The New York State Assembly recently passed what Gov. Andrew Cuomo called the most aggressive clean-energy target in the United States, requiring New York to get 100% of its electricity from zero-emissions sources by 2040. Cuomo is expected to sign the bill into law.
On the other side of the country, Oregon’s state Legislature is attempting to pass another ambitious climate bill, an effort now stalled by the fact that Republican senators have walked off the job. In the absence of federal action on decarbonizing the power sector, states are taking action on their own.
These state goals are ambitious, and they’re potentially unachievable using current technologies. But they are becoming policy reality, not political rhetoric. Businesses and investors thinking of what assets to build and finance, and where, are signaling that they are aligning themselves with these ambitious climate goals.
The Network for Greening the Financial System, a group of central banks and supervisors that assesses climate risk and mobilizes climate finance, doesn’t see climate change as abstract. Rather, it is of a “foreseeable nature,” and “while the exact outcomes, time horizon and future pathway are uncertain, there is a high degree of certainty that some combination of physical and transition risks” will eventually materialize.
If those risks are foreseeable, then they can be priced. And if those risks manifest themselves financially, then they should be disclosed as well. In its most recent status report, the Task Force on Climate-Related Financial Disclosures said that it now has almost 800 supporters, up from just over 100 only two years ago.

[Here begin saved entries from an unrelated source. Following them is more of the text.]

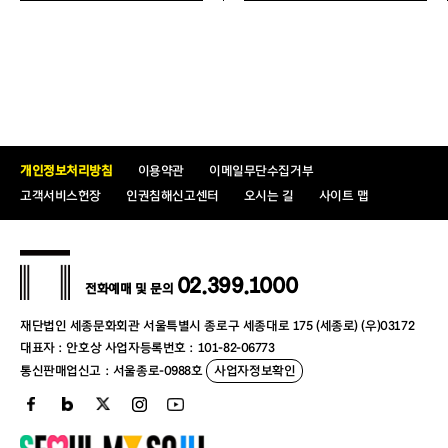
개인정보처리방침
이용약관
이메일무단수집거부
고객서비스헌장
인권침해신고센터
오시는 길
사이트 맵
02.399.1000
전화예매 및 문의
재단법인 세종문화회관 서울특별시 종로구 세종대로 175 (세종로) (우)03172
대표자 : 안호상 사업자등록번호 : 101-82-06773
통신판매업신고 : 서울종로-0988호
사업자정보확인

The group’s disclosure framework has been appearing as corporate commitments to reduce exposure to climate change or curtail business activities that cause it. Crédit Agricole recently published its 2022 Medium-Term Plan, which not only aligns itself with the TCFD, but also goes directly after its own book of business in thermal coal used for power generation.
In a separate news release, the bank said it would also double its green loan portfolio to 13 billion euros by 2022. Its planned increase tracks an expanding market that could top 2018’s record $182 billion of green bond issuance.
Why the growth trend? Maybe countries and companies are reacting to the United Nations’ October report, which argued that the world has 12 years to avert catastrophic climate damage. Regardless, the diversity of borrowers coming to market stands out as important. About 39% of issuance in the first five months of 2019 came from countries other than China, France, the U.S., Germany, the Netherlands and Sweden, the most since at least 2014, Bloomberg data show.
It is important to note two things about how the corporate world is adapting to a changing climate. First, working to combat it has financial rewards, encouraging more of these efforts; second, almost every big business is building climate change into its forecasts.
Businesses and investors like certainty. Long-term and extremely ambitious policies such as New York’s ensure a bit more certainty, even if the exact mechanisms of achieving those policies remains uncertain.
Nathaniel Bullard is a Bloomberg Opinion columnist.